> [Prompt]
Leaving out all pictures, give again each line exactly, from the start of the listing through the line that contains "We are proud to have honored the EMS who".

> [The input]

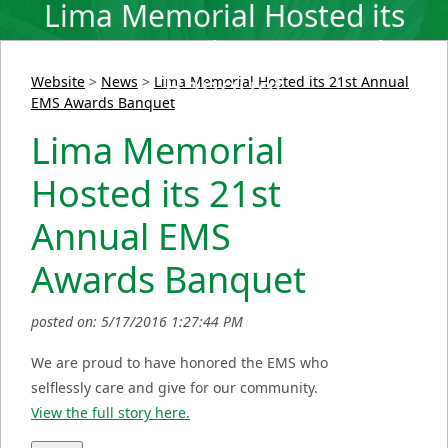
Lima Memorial Hosted its
21st Annual EMS Awards
Banquet
Website
>
News
>
Lima Memorial Hosted its 21st Annual
EMS Awards Banquet
Lima Memorial
Hosted its 21st
Annual EMS
Awards Banquet
posted on: 5/17/2016 1:27:44 PM
We are proud to have honored the EMS who
selflessly care and give for our community.
View the full story here.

> [Exercise response]
Lima Memorial Hosted its
21st Annual EMS Awards
Banquet
Website
>
News
>
Lima Memorial Hosted its 21st Annual
EMS Awards Banquet
Lima Memorial
Hosted its 21st
Annual EMS
Awards Banquet
posted on: 5/17/2016 1:27:44 PM
We are proud to have honored the EMS who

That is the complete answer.